En outre, ces navires, de nature essentiellement civile et faiblement armés, qui assurent le remplacement des BATRAL, ne disposent pas d’une capacité amphibie de débarquement. Deux patrouilleurs légers à faible tirant d’eau, spécialement commandés pour être utilisés en Guyane, seront livrés en 2016.
Le programme de bâtiments de surveillance et d’intervention maritime – BATSIMAR –, dont la marine a défini les caractéristiques en 2007 et dont la loi de programmation militaire pour les années 2009-2014 prévoyait la livraison en seize unités à partir de 2017 à raison de deux par an, a vu sa cible réduite à douze et son calendrier retardé, puisque la première livraison ne devrait pas intervenir avant 2024.
Ce report de sept années, même s’il s’accompagne d’une ultime prolongation des moyens existants, fragilise encore notre dispositif de sauvegarde outre-mer, et aggravera la réduction des capacités entre 2019 et 2025.
Compte tenu de ces moyens et du fort niveau d’engagement opérationnel, notamment sur des théâtres d’opérations extérieures, la marine nationale ne peut mener que des opérations ponctuelles.
De ce fait, la notion de protection relève presque du virtuel. Au regard non seulement des enjeux que représente l’exploitation des ressources de la mer et des fonds marins et de la montée prévisible des tensions qui y sont liées, mais aussi de l’accroissement du niveau de violence de ceux qui se livrent à des activités illicites, il est indispensable que nous engagions rapidement un travail de réajustement des moyens consacrés à l’action de l’État en mer dans les zones ultramarines et de réflexion sur leur financement.
Outre l’avancement des commandes et des livraisons, nous devons réfléchir sérieusement à l’apport des nouvelles technologies en matière de surveillance. Je pense, par exemple, aux systèmes d’identification obligatoire des navires autorisés à travailler dans certaines zones et à la capacité de détecter par satellite ceux qui ne le sont pas. Il est temps de lancer des études sur la mise au point de drones de surveillance embarqués, permettant l’extension des zones de surveillance.

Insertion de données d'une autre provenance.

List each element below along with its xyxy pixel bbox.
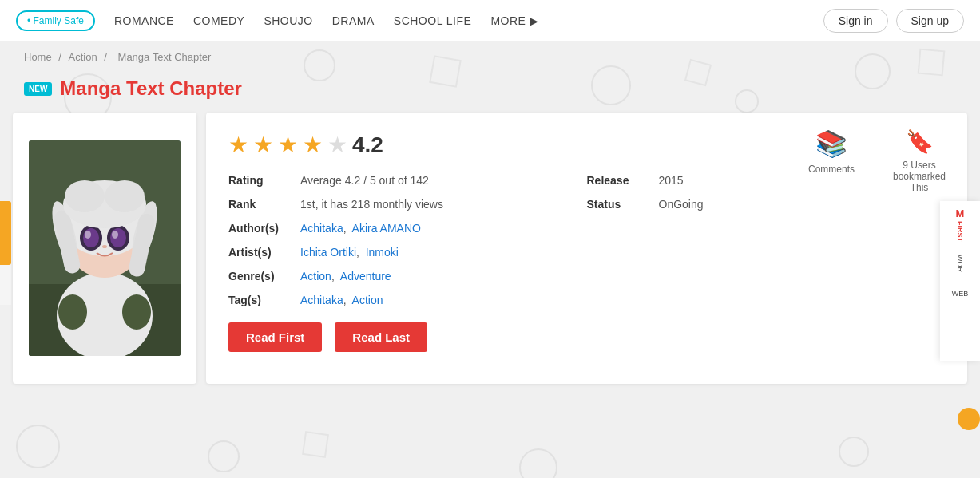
info-right: Release 2015 Status OnGoing [587, 174, 946, 306]
read-last-button[interactable]: Read Last [335, 322, 427, 352]
tags-label: Tag(s) [228, 294, 292, 306]
genres-value: Action, Adventure [300, 270, 391, 282]
rating-label: Rating [228, 174, 292, 187]
read-first-button[interactable]: Read First [228, 322, 322, 352]
svg-point-23 [102, 245, 107, 248]
authors-value: Achitaka, Akira AMANO [300, 222, 421, 235]
artists-label: Artist(s) [228, 246, 292, 259]
info-left: Rating Average 4.2 / 5 out of 142 Rank 1… [228, 174, 587, 306]
comments-label: Comments [808, 164, 855, 175]
side-right-panel: M FIRST WOR WEB [940, 201, 980, 361]
side-right-wor: WOR [956, 255, 964, 279]
status-label: Status [587, 198, 651, 211]
star-2: ★ [253, 132, 273, 158]
info-table: Rating Average 4.2 / 5 out of 142 Rank 1… [228, 174, 945, 306]
auth-buttons: Sign in Sign up [823, 9, 964, 33]
nav-drama[interactable]: DRAMA [332, 14, 375, 27]
svg-point-21 [85, 231, 91, 239]
star-3: ★ [278, 132, 298, 158]
side-left-panel [0, 201, 11, 265]
svg-point-3 [58, 294, 87, 330]
star-5: ★ [327, 132, 347, 158]
main-grid: ★ ★ ★ ★ ★ 4.2 Rating Average 4.2 / 5 out… [0, 113, 980, 400]
nav-romance[interactable]: ROMANCE [114, 14, 174, 27]
rating-row: Rating Average 4.2 / 5 out of 142 [228, 174, 587, 187]
svg-point-20 [110, 228, 126, 247]
side-right-first: FIRST [956, 221, 964, 253]
cover-artwork [29, 140, 181, 356]
breadcrumb-home[interactable]: Home [24, 51, 52, 63]
orange-circle [958, 408, 980, 430]
rank-row: Rank 1st, it has 218 monthly views [228, 198, 587, 211]
actions-row: Read First Read Last [228, 322, 945, 352]
tag-1[interactable]: Action [352, 294, 383, 306]
bookmarks-item[interactable]: 🔖 9 Users bookmarked This [887, 128, 951, 193]
rank-label: Rank [228, 198, 292, 211]
artists-row: Artist(s) Ichita Ortiki, Inmoki [228, 246, 587, 259]
release-label: Release [587, 174, 651, 187]
breadcrumb-current: Manga Text Chapter [118, 51, 212, 63]
svg-point-22 [112, 231, 118, 239]
status-value: OnGoing [659, 198, 704, 211]
content-area: M FIRST WOR WEB Home / Action / Manga Te… [0, 41, 980, 478]
star-1: ★ [228, 132, 248, 158]
bookmarks-label: 9 Users bookmarked This [887, 160, 951, 193]
comments-icon: 📚 [815, 128, 847, 159]
svg-point-25 [65, 180, 105, 212]
side-right-m: M [956, 207, 965, 219]
details-card: ★ ★ ★ ★ ★ 4.2 Rating Average 4.2 / 5 out… [206, 113, 967, 384]
sign-up-button[interactable]: Sign up [896, 9, 964, 33]
author-1[interactable]: Akira AMANO [352, 222, 421, 235]
author-0[interactable]: Achitaka [300, 222, 343, 235]
svg-point-26 [105, 180, 145, 212]
rank-value: 1st, it has 218 monthly views [300, 198, 443, 211]
nav-shoujo[interactable]: SHOUJO [264, 14, 312, 27]
side-right-web: WEB [952, 290, 969, 298]
cover-card [13, 113, 196, 384]
page-title-row: NEW Manga Text Chapter [0, 73, 980, 113]
svg-point-19 [83, 228, 99, 247]
genres-row: Genre(s) Action, Adventure [228, 270, 587, 282]
tag-0[interactable]: Achitaka [300, 294, 343, 306]
artists-value: Ichita Ortiki, Inmoki [300, 246, 399, 259]
page-title: Manga Text Chapter [60, 77, 242, 100]
star-4: ★ [303, 132, 323, 158]
nav-comedy[interactable]: COMEDY [193, 14, 244, 27]
artist-0[interactable]: Ichita Ortiki [300, 246, 356, 259]
bookmark-divider [871, 128, 871, 176]
sign-in-button[interactable]: Sign in [823, 9, 888, 33]
breadcrumb: Home / Action / Manga Text Chapter [0, 41, 980, 73]
release-value: 2015 [659, 174, 684, 187]
artist-1[interactable]: Inmoki [366, 246, 399, 259]
tags-value: Achitaka, Action [300, 294, 383, 306]
social-section: 📚 Comments 🔖 9 Users bookmarked This [808, 128, 951, 193]
navbar: • Family Safe ROMANCE COMEDY SHOUJO DRAM… [0, 0, 980, 41]
rating-number: 4.2 [352, 132, 383, 158]
family-safe-button[interactable]: • Family Safe [16, 10, 95, 31]
genre-0[interactable]: Action [300, 270, 331, 282]
nav-links: ROMANCE COMEDY SHOUJO DRAMA SCHOOL LIFE … [114, 14, 804, 27]
nav-more[interactable]: MORE ▶ [490, 14, 538, 27]
status-row: Status OnGoing [587, 198, 946, 211]
cover-image [29, 140, 181, 356]
new-badge: NEW [24, 82, 52, 96]
bookmark-icon: 🔖 [906, 128, 934, 155]
authors-row: Author(s) Achitaka, Akira AMANO [228, 222, 587, 235]
rating-value: Average 4.2 / 5 out of 142 [300, 174, 429, 187]
tags-row: Tag(s) Achitaka, Action [228, 294, 587, 306]
nav-school-life[interactable]: SCHOOL LIFE [394, 14, 472, 27]
genres-label: Genre(s) [228, 270, 292, 282]
svg-point-4 [122, 294, 151, 330]
genre-1[interactable]: Adventure [340, 270, 391, 282]
authors-label: Author(s) [228, 222, 292, 235]
comments-item[interactable]: 📚 Comments [808, 128, 855, 175]
breadcrumb-action[interactable]: Action [69, 51, 97, 63]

Nous devrions également considérer qu’il y aurait une certaine légitimité à réserver une part des redevances d’exploration et d’exploitation des ressources de notre ZEE à la surveillance et à la protection. Ainsi, ces nouvelles ressources financières pourraient être réaffectées au budget d’équipement de la défense, sans peser sur les autres postes budgétaires du ministère.

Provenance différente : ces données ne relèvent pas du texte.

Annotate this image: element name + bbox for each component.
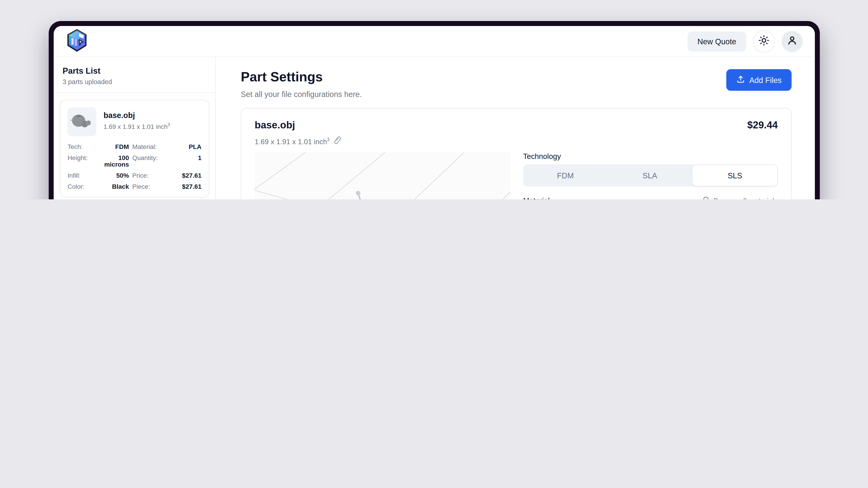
app-window: New Quote (54, 26, 815, 200)
part-card-1[interactable]: base.obj 1.69 x 1.91 x 1.01 inch3 Tech:F… (60, 100, 209, 197)
browser-window-frame: New Quote (49, 21, 820, 200)
color-value: Black (95, 183, 129, 190)
desktop-background: New Quote (0, 0, 868, 200)
app-header: New Quote (54, 26, 815, 57)
tab-sla[interactable]: SLA (608, 164, 692, 186)
page-subtitle: Set all your file configurations here. (241, 90, 362, 98)
robot-model (337, 191, 440, 200)
model-viewer-3d[interactable] (254, 152, 510, 200)
user-avatar-button[interactable] (782, 31, 803, 52)
parts-list-header: Parts List 3 parts uploaded (54, 57, 215, 93)
sun-icon (758, 35, 770, 48)
quantity-value: 1 (168, 154, 202, 161)
page-title: Part Settings (241, 69, 362, 85)
parts-list-count: 3 parts uploaded (63, 78, 207, 86)
app-logo-icon[interactable] (66, 29, 88, 54)
selected-part-dimensions: 1.69 x 1.91 x 1.01 inch3 (254, 136, 778, 147)
tech-label: Tech: (68, 143, 92, 150)
theme-toggle-button[interactable] (753, 30, 775, 52)
material-label: Material: (132, 143, 164, 150)
material-label: Material (523, 196, 550, 200)
infill-label: Infill: (68, 172, 92, 179)
parts-list-title: Parts List (63, 66, 207, 75)
parts-list: base.obj 1.69 x 1.91 x 1.01 inch3 Tech:F… (54, 93, 215, 200)
new-quote-button[interactable]: New Quote (687, 31, 746, 51)
upload-icon (736, 75, 745, 86)
part-settings-panel: base.obj $29.44 1.69 x 1.91 x 1.01 inch3 (241, 108, 792, 200)
technology-segmented-control: FDM SLA SLS (523, 164, 778, 186)
parts-list-sidebar: Parts List 3 parts uploaded base.obj 1.6… (54, 57, 216, 200)
tab-sls[interactable]: SLS (692, 164, 778, 186)
material-value: PLA (168, 143, 202, 150)
part-thumbnail (68, 108, 96, 136)
main-content: Part Settings Set all your file configur… (216, 57, 815, 200)
search-icon (702, 196, 710, 200)
infill-value: 50% (95, 172, 129, 179)
technology-label: Technology (523, 152, 778, 160)
piece-label: Piece: (132, 183, 164, 190)
tech-value: FDM (95, 143, 129, 150)
color-label: Color: (68, 183, 92, 190)
settings-column: Technology FDM SLA SLS Material (523, 152, 778, 200)
tab-fdm[interactable]: FDM (523, 164, 608, 186)
browse-all-materials-link[interactable]: Browse all materials (702, 196, 778, 200)
height-label: Height: (68, 154, 92, 161)
price-value: $27.61 (168, 172, 202, 179)
piece-value: $27.61 (168, 183, 202, 190)
price-label: Price: (132, 172, 164, 179)
height-value: 100 microns (95, 154, 129, 168)
selected-part-name: base.obj (254, 120, 295, 131)
part-dimensions: 1.69 x 1.91 x 1.01 inch3 (103, 122, 170, 130)
user-icon (786, 35, 798, 48)
quantity-label: Quantity: (132, 154, 164, 161)
part-name: base.obj (103, 111, 170, 120)
selected-part-price: $29.44 (747, 120, 778, 131)
ruler-icon[interactable] (333, 136, 342, 147)
add-files-button[interactable]: Add Files (726, 69, 792, 91)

Enfin, il me semblerait utile de nous rapprocher des États riverains avec lesquels nous avons conclu des accords de délimitation, afin d’organiser une coopération en matière de surveillance et de contrôle, chacun devant être en mesure d’agir pour le compte d’autrui dans cette mission. Cela devrait être possible dans l’océan Pacifique, avec l’Australie et la Nouvelle-Zélande, notamment.
J’ai également noté les contestations dont la France fait l’objet. Madame la ministre, notre pays en est-il conscient ? Vous-même l’êtes sûrement, mais en va-t-il de même pour l’ensemble des membres du Gouvernement ? Quels moyens ont été prévus pour éviter une rupture de nos capacités de protection ? Nous attendons des réponses claires et précises, permettant de garantir le statut de puissance maritime de notre pays.
Sur le plan industriel, nous devons répondre collectivement à une série de questions afin de lancer un projet dont l’importance pour la France est d’un niveau exceptionnel. Quel délai prévoir pour réaliser l’exploration en question ? Si nous fixons une durée de cinquante ans, nous aurons du mal à atteindre notre objectif. Bien sûr, cinquante ans, c’est énorme à l’échelle individuelle. Mais c’est exactement le temps qui s’est écoulé entre le début de l’opération Airbus et la période actuelle.
En réalité, nous nous inscrivons dans une logique de trois cents ans, ce qui nous ramène, d’un point de vue historique, à la royauté ! Or si nous nous contentons d’avancer doucement et lentement, chacune de nos ZEE sera contestée, au motif de notre désintérêt. Ce sera bien mérité !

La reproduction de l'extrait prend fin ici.